At Armoire, we’re casting a spotlight on some of the notable, powerful boss ladies in our community, and what being a boss lady means to them. Read on to learn all about Armoire member and founder of Bossed Up, Emilie Aries.
I studied political science and cognitive science in college because I’ve always been fascinated by how our personal choices shape our collective ones, and vice versa. I grew up in a household where working hard and helping others was a given, so I’ve spent my career thus far finding ways to maximize my impact and better the world, one person, cause, or organization at a time.
In 2013 I started the organization I’d desperately needed earlier on in my career: Bossed Up. It’s a training company and online community where women come together to strive for happy, healthy, and sustainable careers. I now spend my days developing workshops, writing articles, and recording podcast episodes to help individual women navigate career transition and support companies who want to retain and develop women leaders.

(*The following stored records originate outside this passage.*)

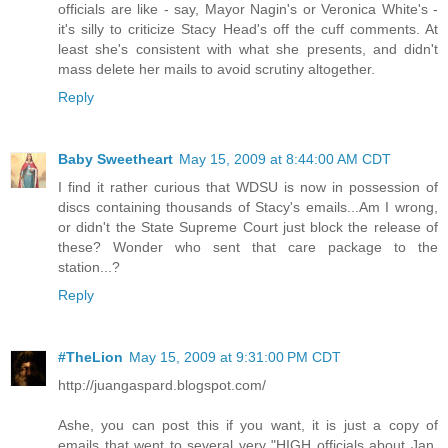
officials are like - say, Mayor Nagin's or Veronica White's -
it's silly to criticize Stacy Head's off the cuff comments. At
least she's consistent with what she presents, and didn't
mass delete her mails to avoid scrutiny altogether.
Reply
Baby Sweetheart
May 15, 2009 at 8:44:00 AM CDT
I find it rather curious that WDSU is now in possession of
discs containing thousands of Stacy's emails...Am I wrong,
or didn't the State Supreme Court just block the release of
these? Wonder who sent that care package to the
station...?
Reply
#TheLion
May 15, 2009 at 9:31:00 PM CDT
http://juangaspard.blogspot.com/
Ashe, you can post this if you want, it is just a copy of
emails that went to several very "HIGH officials about Jan.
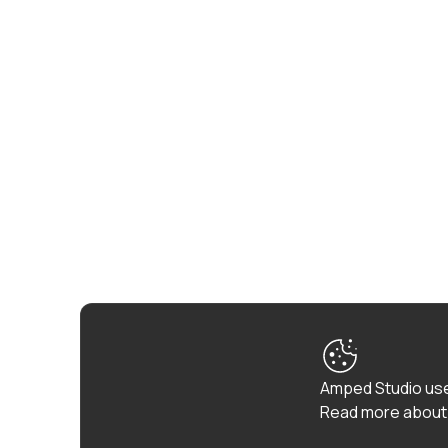
Amped Studio use
Read more about 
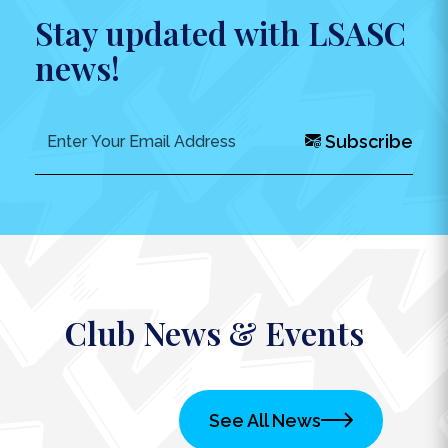
Stay updated with LSASC
news!
Subscribe
Club News & Events
See All News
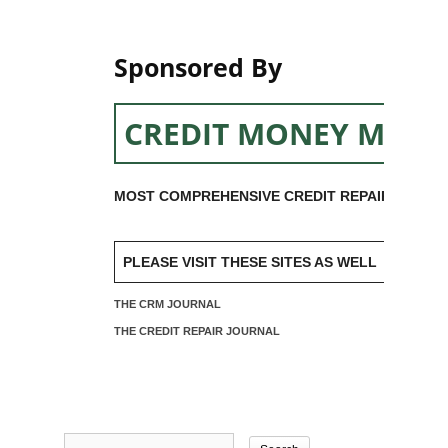
Sponsored By
CREDIT MONEY MACH
MOST COMPREHENSIVE CREDIT REPAIR SOFTW
PLEASE VISIT THESE SITES AS WELL
THE CRM JOURNAL
THE CREDIT REPAIR JOURNAL
Search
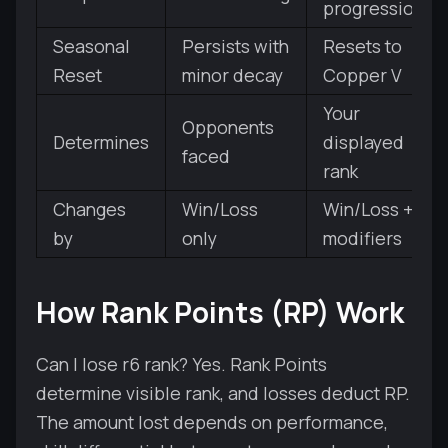
progression
Seasonal
Persists with
Resets to
Reset
minor decay
Copper V
Your
Opponents
Determines
displayed
faced
rank
Changes
Win/Loss
Win/Loss +
by
only
modifiers
How Rank Points (RP) Work
Can I lose r6 rank? Yes. Rank Points
determine visible rank, and losses deduct RP.
The amount lost depends on performance,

I’m always aiming to do the most good with whatever opportunities I have to influence. Since relocating from DC to Denver in the past 3 years, I’ve started getting more involved in local activism here in Colorado, so I’m excited to continue following my curiosity there as I support women leaders on the rise globally through Bossed Up!
How she’s redefining women who work:
We’re in the midst of some tectonic shifts when it comes to gender at work. No longer are women content to chase an outdated definition of success long defined by men that’s characterized by money, power, and prestige. Now women like me are taking a more mindful approach to work that includes raising consciousness around wellness, love, and the broader implications of our impact. I think it’s impacted what many men consider “success” as well. We want careers that align with the lives we want and the values we espouse. I’m pursuing that paradigm in my work, and I see a groundswell of others who are doing the same.
Her biggest challenge:
Having the audacity to make something out of nothing. That’s what entrepreneurship boils down to, at the end of the day. Creating a community, bringing people together around shared values, and developing new products and services requires courage and candor. It requires relinquishing perfection and just getting sh*t done. It’s not an easy muscle to develop, but what’s helped me over the years and remembering the community I serve and not wanting to withhold my “good enough” from them in the endless, egocentric pursuit of “the perfect.”

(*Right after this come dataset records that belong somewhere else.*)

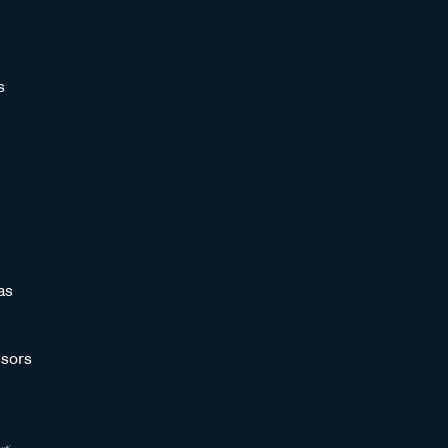
s
as
sors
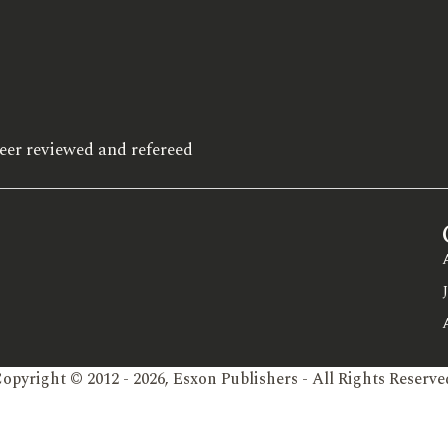
eer reviewed and refereed
opyright © 2012 - 2026, Esxon Publishers - All Rights Reserve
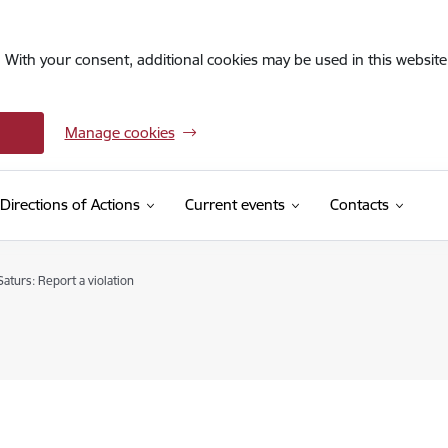
. With your consent, additional cookies may be used in this website 
Manage cookies
Directions of Actions
Current events
Contacts
aturs: Report a violation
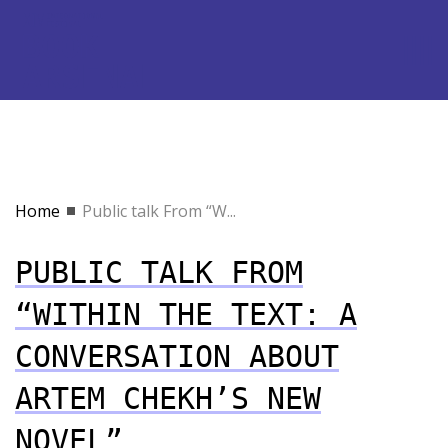
Home
Public talk From “W...
PUBLIC TALK FROM
“WITHIN THE TEXT: A
CONVERSATION ABOUT
ARTEM CHEKH’S NEW
NOVEL”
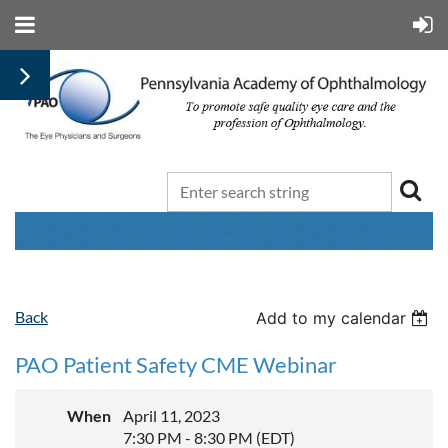
Back
Add to my calendar
PAO Patient Safety CME Webinar
When
April 11, 2023
7:30 PM - 8:30 PM (EDT)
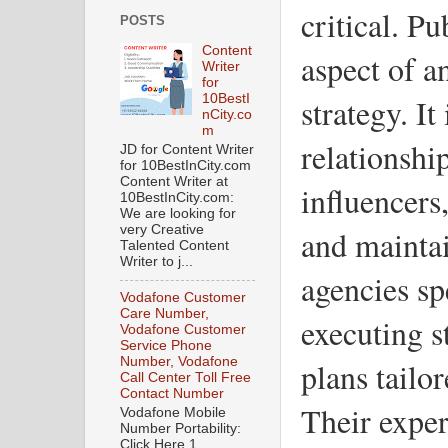
critical. Pu
POSTS
Content
aspect of a
Writer
for
strategy. It
10BestI
nCity.co
m
relationshi
JD for Content Writer
for 10BestInCity.com
Content Writer at
influencers
10BestInCity.com:
We are looking for
very Creative
and maintai
Talented Content
Writer to j...
agencies sp
Vodafone Customer
Care Number,
executing 
Vodafone Customer
Service Phone
Number, Vodafone
plans tailor
Call Center Toll Free
Contact Number
Their expert
Vodafone Mobile
Number Portability:
Click Here 1.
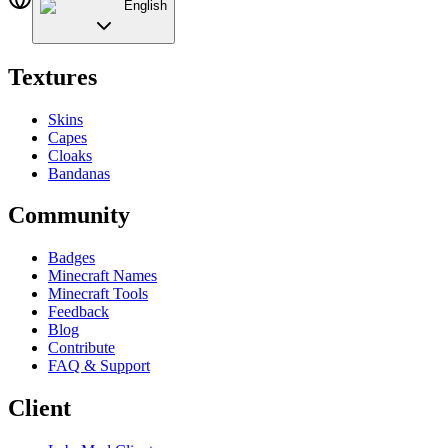
English
Textures
Skins
Capes
Cloaks
Bandanas
Community
Badges
Minecraft Names
Minecraft Tools
Feedback
Blog
Contribute
FAQ & Support
Client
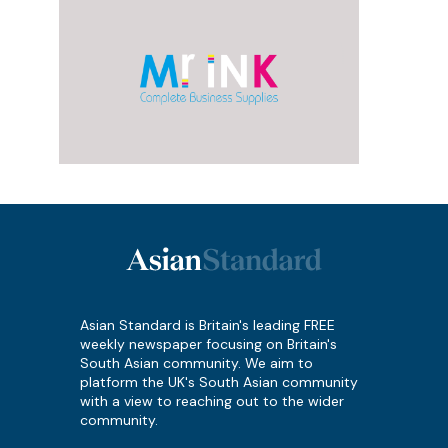
Asian Standard is Britain's leading FREE
weekly newspaper focusing on Britain's
South Asian community. We aim to
platform the UK's South Asian community
with a view to reaching out to the wider
community.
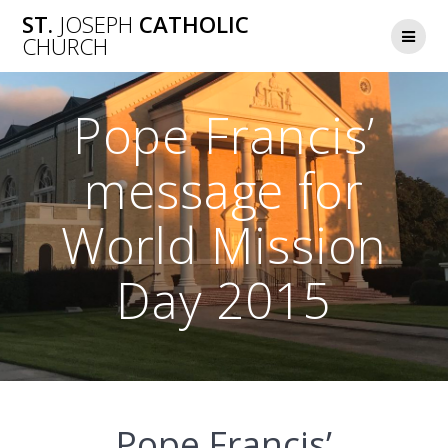
Skip
ST.
JOSEPH
CATHOLIC
to
CHURCH
content
Pope Francis’
message for
World Mission
Day 2015
Pope Francis’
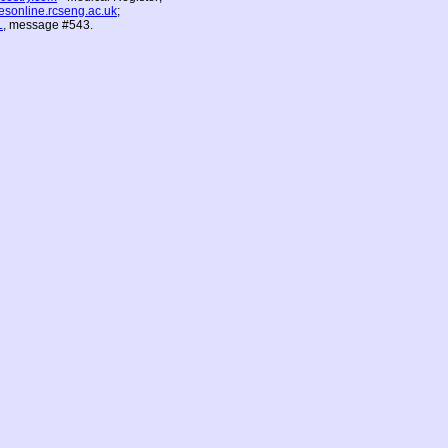
vesonline.rcseng.ac.uk
;
L
, message #543.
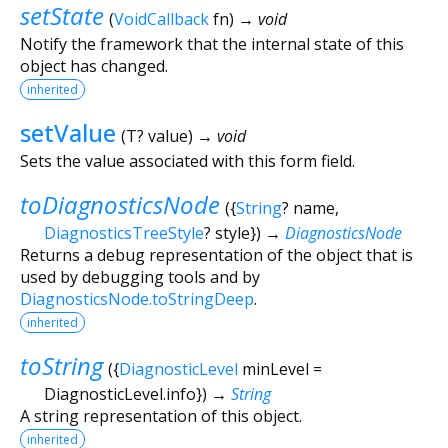
setState
(
VoidCallback
fn
)
→ void
Notify the framework that the internal state of this
object has changed.
inherited
setValue
(
T?
value
)
→ void
Sets the value associated with this form field.
toDiagnosticsNode
(
{
String
?
name
,
DiagnosticsTreeStyle
?
style
})
→
DiagnosticsNode
Returns a debug representation of the object that is
used by debugging tools and by
DiagnosticsNode.toStringDeep
.
inherited
toString
(
{
DiagnosticLevel
minLevel
=
DiagnosticLevel.info
})
→
String
A string representation of this object.
inherited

Her secret to a work/life balance:
Self-compassion. And one helluva planner.
What she wishes she knew 5 years ago:
Money matters! You can’t really be a boss until you’re the boss of your own bank account. No one is born an accountant, but you can – and really should – pay more attention, learn more about personal finance, and get your financial life together. Having a handle on my money helps me have a handle on everything.

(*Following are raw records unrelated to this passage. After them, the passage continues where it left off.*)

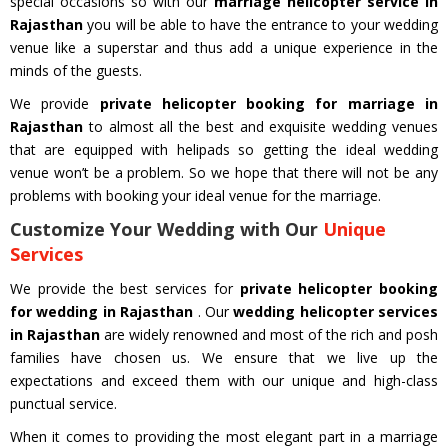
special occasions so with our
marriage helicopter service in
Rajasthan
you will be able to have the entrance to your wedding
venue like a superstar and thus add a unique experience in the
minds of the guests.
We provide
private helicopter booking for marriage in
Rajasthan
to almost all the best and exquisite wedding venues
that are equipped with helipads so getting the ideal wedding
venue won’t be a problem. So we hope that there will not be any
problems with booking your ideal venue for the marriage.
Customize Your Wedding with Our
Unique
Services
We provide the best services for
private helicopter booking
for wedding in Rajasthan
. Our
wedding helicopter services
in Rajasthan
are widely renowned and most of the rich and posh
families have chosen us. We ensure that we live up the
expectations and exceed them with our unique and high-class
punctual service.
When it comes to providing the most elegant part in a marriage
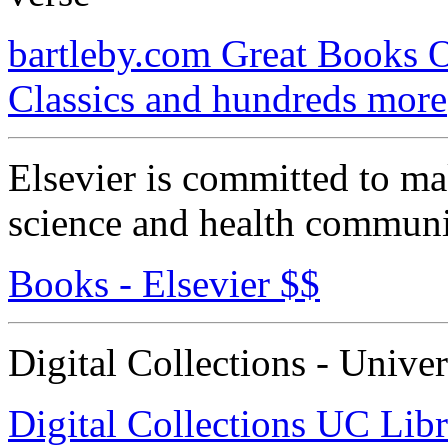
bartleby.com Great Books O
Classics and hundreds more
Elsevier is committed to ma
science and health communi
Books - Elsevier $$
Digital Collections - Univer
Digital Collections UC Libr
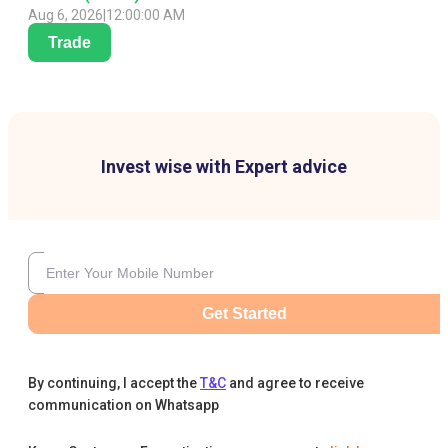
Aug 6, 2026
|
12:00:00 AM
Trade
Invest wise with Expert advice
Get Started
By continuing, I accept the
T&C
and agree to receive
communication on Whatsapp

Ask for help early and often. Follow your curiosity and opportunities for maximum impact – not just “your passion.” Join or cultivate a community of courage that inspires the best version of yourself.
Why she uses Armoire:
Because when I look good, I feel good and when I feel good, I work it.
Her favorite part:
I can’t decide what I love more: the incredible designer jeans (which I could never afford off the rack!) or the adorable, eco-friendly packaging!
Boss Lady Go-To:
I never got the name of the bonus jeans my stylist popped in the mail for me in my last shipment by DAMN! Those coated black jeans made me feel like a BOSS. They were the perfect balance of cool, sexy, and sleek. They totally worked dressed up with a power blazer and left me feeling like a professional hottie.